Figure 6.

The constitutive splicing patterns of deregulated mutants reveal that P5SM is involved in both exon definition and skipping, leading to a proposed model for regulation of TFIIIA pre-mRNA splicing. (a) RT-PCR detection of splice products arising from splicing of WT versus mutant Pre-EGFP reporter constructs. Each set consists of WT and one mutant reporter construct transformed on half of the same leaf to ensure near identical conditions for comparison. Effects from varying endogenous L5 levels were minimized by analyzing splice ratios upon constitutive AtL5 expression. Reporter fluorescence for these constructs measured under the same conditions for many individual leaves are shown in Supplementary Fig. 9. Total RNA was isolated from the same tissue amount for each leaf half, and roughly 1 μg was used in the RT reactions. Bars define disruptive (dis) and compensatory (comp) mutant pairs or deletion (del) mutants.
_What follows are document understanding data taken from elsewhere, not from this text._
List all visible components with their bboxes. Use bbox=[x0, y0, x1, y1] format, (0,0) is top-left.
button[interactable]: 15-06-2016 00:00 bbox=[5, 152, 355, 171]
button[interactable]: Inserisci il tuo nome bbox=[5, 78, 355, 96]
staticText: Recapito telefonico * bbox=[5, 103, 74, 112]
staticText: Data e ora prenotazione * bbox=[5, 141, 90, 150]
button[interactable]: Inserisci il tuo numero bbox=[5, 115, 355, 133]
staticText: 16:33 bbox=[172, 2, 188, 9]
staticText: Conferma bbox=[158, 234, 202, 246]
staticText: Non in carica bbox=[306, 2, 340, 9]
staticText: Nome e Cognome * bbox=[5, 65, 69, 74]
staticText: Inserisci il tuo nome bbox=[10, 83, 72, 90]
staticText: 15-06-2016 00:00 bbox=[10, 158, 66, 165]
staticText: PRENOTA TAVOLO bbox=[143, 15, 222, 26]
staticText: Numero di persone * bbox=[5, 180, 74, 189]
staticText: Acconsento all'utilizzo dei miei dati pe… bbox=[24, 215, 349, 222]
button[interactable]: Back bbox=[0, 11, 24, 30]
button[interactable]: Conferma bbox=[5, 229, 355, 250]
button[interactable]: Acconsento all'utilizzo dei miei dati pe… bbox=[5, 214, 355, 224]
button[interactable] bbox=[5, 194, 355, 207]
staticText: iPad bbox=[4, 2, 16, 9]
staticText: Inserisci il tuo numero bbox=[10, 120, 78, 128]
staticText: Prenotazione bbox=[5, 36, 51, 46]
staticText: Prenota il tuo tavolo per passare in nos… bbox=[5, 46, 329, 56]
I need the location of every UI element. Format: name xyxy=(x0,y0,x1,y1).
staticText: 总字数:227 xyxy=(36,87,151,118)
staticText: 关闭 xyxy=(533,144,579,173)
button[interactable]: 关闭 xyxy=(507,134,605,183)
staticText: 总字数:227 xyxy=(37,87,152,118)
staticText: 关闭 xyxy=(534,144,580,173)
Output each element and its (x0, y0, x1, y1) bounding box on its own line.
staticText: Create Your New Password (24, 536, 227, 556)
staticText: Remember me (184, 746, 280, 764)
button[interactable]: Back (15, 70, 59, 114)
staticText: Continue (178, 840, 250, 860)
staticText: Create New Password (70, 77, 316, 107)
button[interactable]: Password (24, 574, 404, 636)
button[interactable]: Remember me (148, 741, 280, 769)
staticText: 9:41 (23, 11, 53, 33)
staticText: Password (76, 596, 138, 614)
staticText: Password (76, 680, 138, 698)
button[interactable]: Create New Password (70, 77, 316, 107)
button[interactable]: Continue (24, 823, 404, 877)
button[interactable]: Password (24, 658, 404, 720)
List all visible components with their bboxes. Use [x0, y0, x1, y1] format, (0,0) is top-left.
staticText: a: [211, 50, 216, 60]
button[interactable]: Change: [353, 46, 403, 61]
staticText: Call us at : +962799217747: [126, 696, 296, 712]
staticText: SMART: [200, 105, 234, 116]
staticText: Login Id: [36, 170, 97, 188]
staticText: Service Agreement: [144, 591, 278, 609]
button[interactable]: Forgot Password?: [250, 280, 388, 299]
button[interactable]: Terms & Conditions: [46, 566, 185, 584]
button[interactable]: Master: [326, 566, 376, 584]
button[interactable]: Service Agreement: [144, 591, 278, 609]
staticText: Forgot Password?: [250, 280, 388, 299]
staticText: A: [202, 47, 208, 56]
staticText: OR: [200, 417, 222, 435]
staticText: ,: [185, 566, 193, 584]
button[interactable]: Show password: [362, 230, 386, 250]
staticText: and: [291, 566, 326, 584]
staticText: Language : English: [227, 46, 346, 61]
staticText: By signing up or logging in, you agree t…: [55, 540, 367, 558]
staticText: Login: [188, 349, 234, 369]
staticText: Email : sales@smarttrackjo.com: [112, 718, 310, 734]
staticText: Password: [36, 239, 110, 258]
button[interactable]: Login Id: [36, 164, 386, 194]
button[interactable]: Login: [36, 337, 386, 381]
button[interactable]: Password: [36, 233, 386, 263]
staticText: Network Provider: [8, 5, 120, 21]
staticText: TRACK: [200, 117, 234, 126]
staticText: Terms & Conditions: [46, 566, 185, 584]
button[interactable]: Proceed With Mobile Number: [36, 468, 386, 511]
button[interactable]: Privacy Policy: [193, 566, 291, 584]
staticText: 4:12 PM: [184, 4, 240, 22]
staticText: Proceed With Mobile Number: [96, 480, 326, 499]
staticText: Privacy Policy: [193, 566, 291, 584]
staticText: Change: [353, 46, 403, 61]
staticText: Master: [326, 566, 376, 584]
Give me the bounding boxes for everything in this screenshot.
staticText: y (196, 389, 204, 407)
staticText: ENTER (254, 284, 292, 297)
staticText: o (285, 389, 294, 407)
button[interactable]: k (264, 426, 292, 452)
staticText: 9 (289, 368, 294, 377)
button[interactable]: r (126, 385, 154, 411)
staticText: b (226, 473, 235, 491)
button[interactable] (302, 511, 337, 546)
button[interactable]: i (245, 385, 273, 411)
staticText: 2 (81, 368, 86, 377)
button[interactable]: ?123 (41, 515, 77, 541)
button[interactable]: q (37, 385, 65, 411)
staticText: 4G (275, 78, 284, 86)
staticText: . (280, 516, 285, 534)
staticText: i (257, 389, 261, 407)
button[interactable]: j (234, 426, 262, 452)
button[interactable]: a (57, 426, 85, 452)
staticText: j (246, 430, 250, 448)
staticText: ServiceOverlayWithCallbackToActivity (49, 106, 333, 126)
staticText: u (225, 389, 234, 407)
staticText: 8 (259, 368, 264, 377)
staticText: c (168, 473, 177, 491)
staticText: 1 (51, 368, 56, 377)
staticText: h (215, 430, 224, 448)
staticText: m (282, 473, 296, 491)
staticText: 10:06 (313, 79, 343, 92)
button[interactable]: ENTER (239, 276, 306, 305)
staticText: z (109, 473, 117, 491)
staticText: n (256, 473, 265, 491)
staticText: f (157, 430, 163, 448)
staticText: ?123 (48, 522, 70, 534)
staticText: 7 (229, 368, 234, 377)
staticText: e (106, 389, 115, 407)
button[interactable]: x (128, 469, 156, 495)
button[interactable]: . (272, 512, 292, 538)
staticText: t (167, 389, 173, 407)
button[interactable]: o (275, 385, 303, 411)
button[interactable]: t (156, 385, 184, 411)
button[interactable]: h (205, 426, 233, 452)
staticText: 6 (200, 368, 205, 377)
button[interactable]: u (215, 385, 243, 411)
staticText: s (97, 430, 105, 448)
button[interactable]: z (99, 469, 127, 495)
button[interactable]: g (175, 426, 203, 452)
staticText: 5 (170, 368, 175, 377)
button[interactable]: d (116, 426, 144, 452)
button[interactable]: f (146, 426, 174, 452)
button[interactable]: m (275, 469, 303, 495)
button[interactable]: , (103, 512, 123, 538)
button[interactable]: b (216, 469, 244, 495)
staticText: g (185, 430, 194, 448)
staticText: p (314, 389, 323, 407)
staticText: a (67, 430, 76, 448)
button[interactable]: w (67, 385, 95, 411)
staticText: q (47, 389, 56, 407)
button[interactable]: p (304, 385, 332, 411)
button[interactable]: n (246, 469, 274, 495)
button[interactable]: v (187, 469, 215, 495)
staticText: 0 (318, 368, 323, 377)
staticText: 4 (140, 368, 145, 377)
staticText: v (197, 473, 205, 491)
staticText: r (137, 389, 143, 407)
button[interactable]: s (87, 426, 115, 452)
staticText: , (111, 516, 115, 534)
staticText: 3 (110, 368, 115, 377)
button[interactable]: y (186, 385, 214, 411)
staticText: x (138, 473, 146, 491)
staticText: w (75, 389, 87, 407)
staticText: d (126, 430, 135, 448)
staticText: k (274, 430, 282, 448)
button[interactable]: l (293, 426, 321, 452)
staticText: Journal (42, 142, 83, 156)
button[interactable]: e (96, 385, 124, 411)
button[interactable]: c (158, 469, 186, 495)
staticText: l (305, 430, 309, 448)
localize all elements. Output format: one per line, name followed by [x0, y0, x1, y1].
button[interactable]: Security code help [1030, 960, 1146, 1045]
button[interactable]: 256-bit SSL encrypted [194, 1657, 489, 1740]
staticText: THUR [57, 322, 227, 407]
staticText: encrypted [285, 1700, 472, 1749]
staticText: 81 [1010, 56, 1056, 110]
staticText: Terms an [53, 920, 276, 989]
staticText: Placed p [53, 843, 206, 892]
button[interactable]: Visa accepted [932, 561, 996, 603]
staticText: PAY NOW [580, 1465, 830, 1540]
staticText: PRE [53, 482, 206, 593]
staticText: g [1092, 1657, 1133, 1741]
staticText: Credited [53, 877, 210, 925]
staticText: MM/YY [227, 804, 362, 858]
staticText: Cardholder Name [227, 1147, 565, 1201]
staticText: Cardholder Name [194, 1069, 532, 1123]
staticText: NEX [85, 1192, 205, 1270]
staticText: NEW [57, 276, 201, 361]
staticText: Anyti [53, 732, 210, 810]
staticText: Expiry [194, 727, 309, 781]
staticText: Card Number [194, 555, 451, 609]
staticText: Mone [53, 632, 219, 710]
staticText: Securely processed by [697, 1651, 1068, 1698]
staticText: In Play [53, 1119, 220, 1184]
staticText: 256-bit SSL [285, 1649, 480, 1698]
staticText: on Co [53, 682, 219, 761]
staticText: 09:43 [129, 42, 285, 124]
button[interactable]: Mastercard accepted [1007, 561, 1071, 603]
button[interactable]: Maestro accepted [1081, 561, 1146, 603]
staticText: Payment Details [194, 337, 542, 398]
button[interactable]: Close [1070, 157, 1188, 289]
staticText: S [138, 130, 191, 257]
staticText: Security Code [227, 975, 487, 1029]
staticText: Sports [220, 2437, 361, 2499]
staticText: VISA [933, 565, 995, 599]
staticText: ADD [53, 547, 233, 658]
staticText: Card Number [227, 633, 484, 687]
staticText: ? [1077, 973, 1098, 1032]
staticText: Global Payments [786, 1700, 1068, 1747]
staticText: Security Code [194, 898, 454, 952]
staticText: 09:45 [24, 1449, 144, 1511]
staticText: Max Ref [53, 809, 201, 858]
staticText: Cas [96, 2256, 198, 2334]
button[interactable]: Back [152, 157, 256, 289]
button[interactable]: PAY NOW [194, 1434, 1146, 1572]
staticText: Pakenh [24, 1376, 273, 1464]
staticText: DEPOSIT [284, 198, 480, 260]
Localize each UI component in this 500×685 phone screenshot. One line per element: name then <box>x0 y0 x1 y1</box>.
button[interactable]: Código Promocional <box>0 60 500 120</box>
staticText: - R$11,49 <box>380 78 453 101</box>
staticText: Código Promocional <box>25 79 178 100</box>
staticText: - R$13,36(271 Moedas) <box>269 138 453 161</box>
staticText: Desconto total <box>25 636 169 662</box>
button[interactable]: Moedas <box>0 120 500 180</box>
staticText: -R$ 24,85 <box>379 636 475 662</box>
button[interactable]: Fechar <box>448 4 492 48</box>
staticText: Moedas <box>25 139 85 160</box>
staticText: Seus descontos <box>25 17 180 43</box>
Also shown are PCR products corresponding to unspliced precursor, SP-IE, and SP-IIE derived from DNA templates. The major splice product for the M2 mutant (labeled with an asterisk) is an SP-II type product which is shorter than the normal SP-II because of deleted sequence in the construct. DNA markers (M) from 400 to 1000 are in 200 bps increments. (b) The P5SM-L5 complex activates exon skipping, leading to the splice product (SP-I) that encodes full-length TFIIIA, whereas the default splice product (SP-II) is a nonsense-mediated decay substrate. Evidence suggests that P5SM is important in both exon recognition and skipping events. In the proposed mechanism, L5 displaces a putative exon-defining splice factor (SF) from P5SM. Thus, the discovery and analysis of this structured RNA element has elucidated a role for ribosomal protein L5 in the regulation of 5S rRNA synthesis in plants.